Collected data
================================

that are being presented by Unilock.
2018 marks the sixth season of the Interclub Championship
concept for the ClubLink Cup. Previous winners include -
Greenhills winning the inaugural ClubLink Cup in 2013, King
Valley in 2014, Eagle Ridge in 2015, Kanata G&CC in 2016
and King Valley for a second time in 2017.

================================

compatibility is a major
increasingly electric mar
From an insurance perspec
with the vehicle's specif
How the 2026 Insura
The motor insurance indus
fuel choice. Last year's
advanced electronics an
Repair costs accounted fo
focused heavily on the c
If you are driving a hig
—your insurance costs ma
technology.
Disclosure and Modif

================================

**Directions:**
Each line of the entries above that contains "King" must be copied into the answer.

**Result of the task:**
Greenhills winning the inaugural ClubLink Cup in 2013, King
and King Valley for a second time in 2017.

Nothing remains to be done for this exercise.